Times are tough all over for content producers but especially for freelancers in the magazine industry. It’s easy for "traditional brands" to rail against the miserly fees paid out by newcomers like AOL’s Patch, but the fact is that as cash-strapped publishers prioritize the bills they pay (pay-roll, printers, rent, etc.) it’s also easy to shuffle faceless freelancers to the bottom of the deck.
I received this letter from a veteran freelancer who wants the industry to know that he understands the financial woes out there, but says freelancers still deserve respect (and that includes timely payment). The letter is running in FOLIO:’s February issue but I wanted to offer it up to the audience here.
For freelancers, how do you feel you’re being treated?
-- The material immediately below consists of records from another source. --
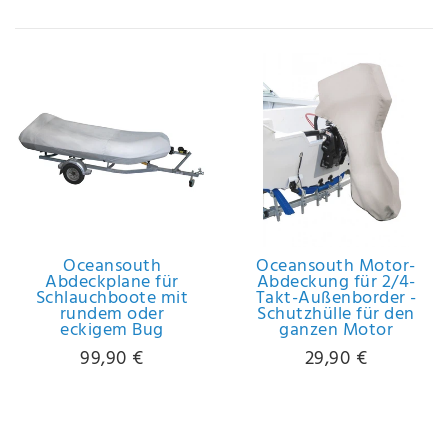
IHRE E-MAIL ADRESSE
ANMERKUNGEN UND FILTERWÜNSCHE
Hiermit
bestätige
Oceansouth
Oceansouth Motor-
ich, dass
Abdeckplane für
Abdeckung für 2/4-
ich die
Schlauchboote mit
Takt-Außenborder -
rundem oder
Schutzhülle für den
Daten­
eckigem Bug
ganzen Motor
schutz­
99,90 €
29,90 €
erklärung
gelesen
*
habe.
For publishers, how have you had to change your dealings with freelancers?
I have been a full-time freelance business magazine writer since 1976. In the last 35 years, I have seen magazine payment policies shift significantly. Years ago, most magazines paid on acceptance. The remaining paid on publication. Two or three years ago, more and more magazines began shifting to pay on publication. Most recently, many magazines have begun paying 30 days after publication.
This isn’t the fault of editors. They feel terrible for me, knowing that this is my full-time source of income, and that cashflow is critical. Publishers, though, seem to be unaware that their freelancers are people, too. Yeah, we’re not employees. The publishers don’t see us walking down the halls every day. They don’t have to make eye contact with us. We are nameless, faceless entities that provide articles on a monthly basis. So, why not string us out as long as they can?
As a professional, I pride myself on meeting deadlines. In fact, of the 10,000 or so articles that I have written over the last one-third century, I can count on one hand the number of times I have missed a deadline. Editors and publishers have a right to expect articles on time. Yet, it seems, a lot of publishers don’t feel a similar obligation to pay their writers in a timely manner.
For whatever reason, I have always been able to find enough work to keep me busy. Even during the recession, I always had enough assignments to meet my income needs. As such, I have tended to begin to shy away from magazines that are taking longer and longer to pay, and gravitating towards those that pay in a more timely manner. Yeah, it is a cashflow issue. But, just as importantly, it is also an issue of respect. Editors, writers and publishers are supposed to be working together for the benefit of the readers. So, publishers, don’t forget your writers. We actually are human beings, and we do need to put food on the table to feed our families.